This is small tutorial showing how one can do XMLRPC in Vala using libsoup. We will call a default demo.sayHello method in Wordpress, this will just return a string “Hello!”.
The code:
using Soup;
public void main(string[] args) { var message = xmlrpc_request_new(“http://kushaldas.wordpress.com/xmlrpc.php","demo.sayHello"); var session = new SessionSync(); session.send_message(message);
string data = message.response_body.flatten().data;
Value v = Value(typeof(string));
try {
xmlrpc_parse_method_response(data, -1,v);
}
catch(Error e) {
debug("Error while processing the response");
}
string msg = v.get_string();
debug("Got: %s\n", msg);
}
At the very first line we mention that we are using the libsoup, then using xmlrpc_request_new method we create a message. It requires the URL and method name strings. It also takes optional arguments to the method (which we will see in the next example). Then in the next few lines we are creating a SessionSync object and call the method using send_message method. The response stays in the same message object we created before. We get the response as string in the variable data.
xmlrpc_parse_method_response takes the response as a string in the first argument, next is the length(size) of the response (Note: I used -1 so that it will take the size of data, it comes handy when the response contains unicode chars) and 3rd argument is the Value where it will store the parsed result. string msg = v.get_string() gives us the final result , which we print using debug.
Now to compile the code I gave the following command
$ valac –pkg libsoup-2.4 –thread xmlrpc-test.vala
The output
$ ./xmlrpc-test
** (process:28319): DEBUG: xmlrpc-test.vala:17: Got: Hello!
In the next example we will try to add two numbers using another demo method given by wordpress.
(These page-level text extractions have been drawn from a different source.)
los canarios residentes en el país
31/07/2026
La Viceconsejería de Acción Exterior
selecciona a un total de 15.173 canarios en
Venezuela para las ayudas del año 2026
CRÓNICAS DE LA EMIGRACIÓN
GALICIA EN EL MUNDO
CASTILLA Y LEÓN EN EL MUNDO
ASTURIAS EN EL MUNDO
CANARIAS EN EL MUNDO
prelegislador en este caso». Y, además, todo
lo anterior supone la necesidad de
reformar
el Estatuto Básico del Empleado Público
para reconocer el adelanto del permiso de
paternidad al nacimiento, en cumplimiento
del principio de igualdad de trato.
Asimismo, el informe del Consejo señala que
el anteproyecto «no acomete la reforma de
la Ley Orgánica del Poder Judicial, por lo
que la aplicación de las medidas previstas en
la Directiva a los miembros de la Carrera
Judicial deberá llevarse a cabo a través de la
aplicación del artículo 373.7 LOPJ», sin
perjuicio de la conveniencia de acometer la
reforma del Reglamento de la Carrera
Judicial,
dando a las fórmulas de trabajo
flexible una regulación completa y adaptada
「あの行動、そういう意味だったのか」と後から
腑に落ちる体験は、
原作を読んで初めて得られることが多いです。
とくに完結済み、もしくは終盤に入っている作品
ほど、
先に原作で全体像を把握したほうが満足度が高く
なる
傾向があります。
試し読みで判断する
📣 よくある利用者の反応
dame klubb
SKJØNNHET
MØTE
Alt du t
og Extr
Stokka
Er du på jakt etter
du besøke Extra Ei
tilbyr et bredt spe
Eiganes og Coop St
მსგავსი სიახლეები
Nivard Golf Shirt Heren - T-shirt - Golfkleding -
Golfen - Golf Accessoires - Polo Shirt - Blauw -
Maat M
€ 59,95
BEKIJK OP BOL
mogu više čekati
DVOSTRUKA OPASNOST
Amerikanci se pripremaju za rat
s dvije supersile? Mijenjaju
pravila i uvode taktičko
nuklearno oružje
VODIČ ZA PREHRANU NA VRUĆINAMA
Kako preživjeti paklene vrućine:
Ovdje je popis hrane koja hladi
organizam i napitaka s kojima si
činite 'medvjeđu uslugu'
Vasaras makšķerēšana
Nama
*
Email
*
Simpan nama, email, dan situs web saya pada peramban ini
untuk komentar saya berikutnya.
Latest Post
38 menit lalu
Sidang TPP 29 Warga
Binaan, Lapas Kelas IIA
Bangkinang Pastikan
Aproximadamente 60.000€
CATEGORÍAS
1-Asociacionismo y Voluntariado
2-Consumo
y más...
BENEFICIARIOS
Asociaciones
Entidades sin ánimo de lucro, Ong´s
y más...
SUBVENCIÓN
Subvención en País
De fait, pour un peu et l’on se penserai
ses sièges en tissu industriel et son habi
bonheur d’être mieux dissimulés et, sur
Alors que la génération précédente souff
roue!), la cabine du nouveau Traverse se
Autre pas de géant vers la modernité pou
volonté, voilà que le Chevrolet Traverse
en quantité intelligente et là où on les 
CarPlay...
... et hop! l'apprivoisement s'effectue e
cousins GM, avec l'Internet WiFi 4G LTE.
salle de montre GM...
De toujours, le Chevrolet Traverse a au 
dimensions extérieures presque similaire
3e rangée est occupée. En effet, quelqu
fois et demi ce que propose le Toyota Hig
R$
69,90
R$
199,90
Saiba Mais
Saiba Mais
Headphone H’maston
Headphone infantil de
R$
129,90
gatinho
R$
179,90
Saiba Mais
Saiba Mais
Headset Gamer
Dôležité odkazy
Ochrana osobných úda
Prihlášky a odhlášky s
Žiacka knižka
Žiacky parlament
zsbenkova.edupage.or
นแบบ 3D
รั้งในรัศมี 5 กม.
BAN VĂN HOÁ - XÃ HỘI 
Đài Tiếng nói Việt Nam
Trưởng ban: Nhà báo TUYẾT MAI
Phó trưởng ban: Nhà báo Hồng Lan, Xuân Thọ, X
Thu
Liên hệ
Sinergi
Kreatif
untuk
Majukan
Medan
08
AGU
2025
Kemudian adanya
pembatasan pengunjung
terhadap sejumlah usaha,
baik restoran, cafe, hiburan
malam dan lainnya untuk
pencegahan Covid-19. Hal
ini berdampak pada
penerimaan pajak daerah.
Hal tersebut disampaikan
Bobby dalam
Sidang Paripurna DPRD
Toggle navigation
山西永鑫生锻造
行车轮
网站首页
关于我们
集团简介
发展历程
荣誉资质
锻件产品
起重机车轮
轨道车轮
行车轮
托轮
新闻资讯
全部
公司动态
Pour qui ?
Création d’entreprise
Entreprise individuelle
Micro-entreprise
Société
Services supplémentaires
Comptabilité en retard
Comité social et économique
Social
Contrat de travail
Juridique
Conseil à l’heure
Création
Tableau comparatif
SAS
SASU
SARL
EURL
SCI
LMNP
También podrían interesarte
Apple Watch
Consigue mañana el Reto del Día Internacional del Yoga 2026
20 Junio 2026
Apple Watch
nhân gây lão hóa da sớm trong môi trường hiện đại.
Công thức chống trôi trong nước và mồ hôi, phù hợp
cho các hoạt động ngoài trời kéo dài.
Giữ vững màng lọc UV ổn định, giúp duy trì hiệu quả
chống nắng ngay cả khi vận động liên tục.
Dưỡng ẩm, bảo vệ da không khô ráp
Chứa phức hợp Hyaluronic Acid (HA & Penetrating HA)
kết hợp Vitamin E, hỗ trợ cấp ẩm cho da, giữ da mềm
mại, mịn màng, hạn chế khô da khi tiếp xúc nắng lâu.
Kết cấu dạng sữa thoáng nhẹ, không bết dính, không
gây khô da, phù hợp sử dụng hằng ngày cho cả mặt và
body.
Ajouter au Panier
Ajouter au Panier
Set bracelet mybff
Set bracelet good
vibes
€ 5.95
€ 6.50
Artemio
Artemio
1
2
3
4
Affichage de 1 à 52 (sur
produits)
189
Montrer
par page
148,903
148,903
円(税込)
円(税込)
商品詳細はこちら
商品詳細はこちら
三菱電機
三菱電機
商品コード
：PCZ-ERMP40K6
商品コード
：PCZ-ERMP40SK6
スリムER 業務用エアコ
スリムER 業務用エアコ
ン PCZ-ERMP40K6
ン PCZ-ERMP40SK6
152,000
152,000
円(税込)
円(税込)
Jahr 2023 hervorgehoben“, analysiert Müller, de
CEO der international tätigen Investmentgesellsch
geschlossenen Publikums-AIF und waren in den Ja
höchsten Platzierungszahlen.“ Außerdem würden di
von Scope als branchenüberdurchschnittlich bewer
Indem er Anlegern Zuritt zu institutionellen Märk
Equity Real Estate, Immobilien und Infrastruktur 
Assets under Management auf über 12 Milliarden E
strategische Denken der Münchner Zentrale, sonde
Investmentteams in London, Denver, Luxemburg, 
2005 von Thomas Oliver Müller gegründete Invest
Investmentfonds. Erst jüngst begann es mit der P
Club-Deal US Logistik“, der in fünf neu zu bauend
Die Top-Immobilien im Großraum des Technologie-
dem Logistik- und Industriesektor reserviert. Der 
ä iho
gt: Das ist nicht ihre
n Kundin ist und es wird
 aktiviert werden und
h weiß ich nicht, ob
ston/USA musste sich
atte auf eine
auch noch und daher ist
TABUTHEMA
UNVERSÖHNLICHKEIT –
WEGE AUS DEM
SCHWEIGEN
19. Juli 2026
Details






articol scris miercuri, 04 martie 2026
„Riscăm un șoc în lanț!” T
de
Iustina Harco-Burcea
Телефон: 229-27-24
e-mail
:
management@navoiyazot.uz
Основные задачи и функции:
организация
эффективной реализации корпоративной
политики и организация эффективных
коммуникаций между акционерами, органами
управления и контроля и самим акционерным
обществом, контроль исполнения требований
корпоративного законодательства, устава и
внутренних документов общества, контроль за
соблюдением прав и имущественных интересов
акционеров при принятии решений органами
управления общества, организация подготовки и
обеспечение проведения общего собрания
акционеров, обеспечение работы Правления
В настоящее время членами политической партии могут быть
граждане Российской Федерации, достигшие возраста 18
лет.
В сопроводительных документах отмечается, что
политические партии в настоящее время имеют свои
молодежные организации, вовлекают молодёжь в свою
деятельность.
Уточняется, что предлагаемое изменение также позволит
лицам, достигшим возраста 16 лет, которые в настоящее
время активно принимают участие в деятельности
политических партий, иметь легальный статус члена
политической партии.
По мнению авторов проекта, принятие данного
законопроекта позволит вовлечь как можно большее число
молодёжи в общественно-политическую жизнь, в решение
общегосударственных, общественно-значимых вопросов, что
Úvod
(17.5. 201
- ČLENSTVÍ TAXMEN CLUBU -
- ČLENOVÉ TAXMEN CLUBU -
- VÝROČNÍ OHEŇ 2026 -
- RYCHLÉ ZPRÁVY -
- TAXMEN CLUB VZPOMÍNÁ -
The code is given below
using Soup;
public void main(string[] args) { var message = xmlrpc_request_new(“http://kushaldas.wordpress.com/xmlrpc.php","demo.addTwoNumbers",typeof(int),20,typeof(int),30); var session = new SessionSync(); session.send_message(message);
string data = message.response_body.flatten().data;
Value v = Value(typeof(int));
try {
xmlrpc_parse_method_response(data, -1,v);
}
catch(Error e) {
debug("Error while processing the response");
}
int msg = v.get_int();
debug("Got: %d\n", msg);
}
Here while creating the message, we passed the required arguments to the method demo.addTwoNumbers, it goes as type and value pair, so we wrote typeof(int) and then the integer value.
Compilation and result
[kdas@d80 vala]$ valac –pkg libsoup-2.4 xmlrpc-test2.vala –thread
[kdas@d80 vala]$ ./xmlrpc-test2
** (process:28565): DEBUG: xmlrpc-test2.vala:17: Got: 50
A small tip: If you don’t know the return type , use type_name() to find out. Thanks to the people in #vala who are continuously helping me to understand more of it.